It sounds like it has lost the tach signal that the units senses to know when the engine is running. Not sure if units that old had the virtual (wireless) tach feature but if so and they used that you could try to reprogram it. You'd probably need the install manual to find the procedure. If they used a wired tach signal in the install you should check that connection on both ends. If the system has a lifetime warranty take it back to BB and let them fix it.


----------



## jaggerwild (May 21, 2007)

Yeah check under the hood, sounds like the connection may have rotted out. Or it just needs to relearn the signal if you had a new battery put in the truck. Best buy will probably charge you if its the latter.


----------



## mlelah (Jan 3, 2012)

Yes, the battery was disconnected for a week while I was doing some work on the steering. I will look at this on the weekend. 
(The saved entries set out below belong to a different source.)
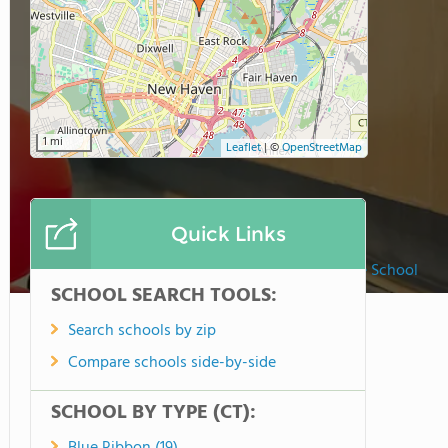
1 mi
Leaflet
|
©
OpenStreetMap
Quick Links
Foote School
SCHOOL SEARCH TOOLS:
Search schools by zip
Compare schools side-by-side
SCHOOL BY TYPE (CT):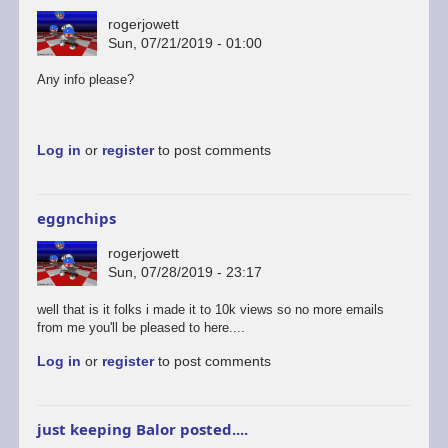
rogerjowett
Sun, 07/21/2019 - 01:00
Any info please?
Log in
or
register
to post comments
eggnchips
rogerjowett
Sun, 07/28/2019 - 23:17
well that is it folks i made it to 10k views so no more emails
from me you'll be pleased to here....
Log in
or
register
to post comments
just keeping Balor posted....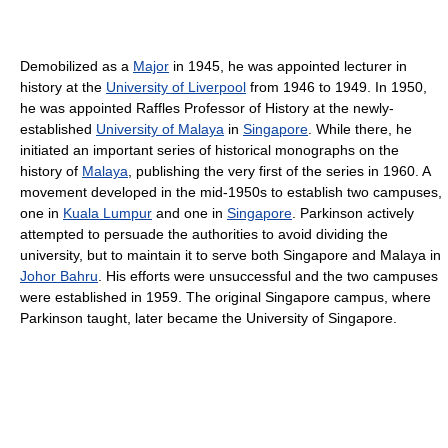
Demobilized as a
Major
in 1945, he was appointed lecturer in
history at the
University of Liverpool
from 1946 to 1949. In 1950,
he was appointed Raffles Professor of History at the newly-
established
University of Malaya
in
Singapore
. While there, he
initiated an important series of historical monographs on the
history of
Malaya
, publishing the very first of the series in 1960. A
movement developed in the mid-1950s to establish two campuses,
one in
Kuala Lumpur
and one in
Singapore
. Parkinson actively
attempted to persuade the authorities to avoid dividing the
university, but to maintain it to serve both Singapore and Malaya in
Johor Bahru
. His efforts were unsuccessful and the two campuses
were established in 1959. The original Singapore campus, where
Parkinson taught, later became the University of Singapore.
Where to check under the hood?

How to get it to relearn the signal?

Thanks


----------



## Raylo (Feb 12, 2006)

I didn't think disconnecting the battery should cause this problem. Never seen that personally. If you have a wire connection for the tach it may or may not come from under the hood. Depends on your vehicle and the installer. You need to go to the12volt site and look at the wire connection information for your specific vehicle (make, model, year)... then try to find the manual for your specific alarm system (Viper model what?) to get the tach learn procedure. I don't have that info but if you post the details Jagger or someone else here might be able to help. Or look here:

Car Alarm, Car Stereo, Mobile Video, and Cruise Control Info for Installers


----------



## jaggerwild (May 21, 2007)

mlelah said:


> Yes, the battery was disconnected for a week while I was doing some work on the steering. I will look at this on the weekend.
> 
> Where to check under the hood?
> 
> ...


 There is a link in my Signature for Viper Alarms/remote starts, just enter the model you have. If not sure try a 501, Same procedure for late models.


----------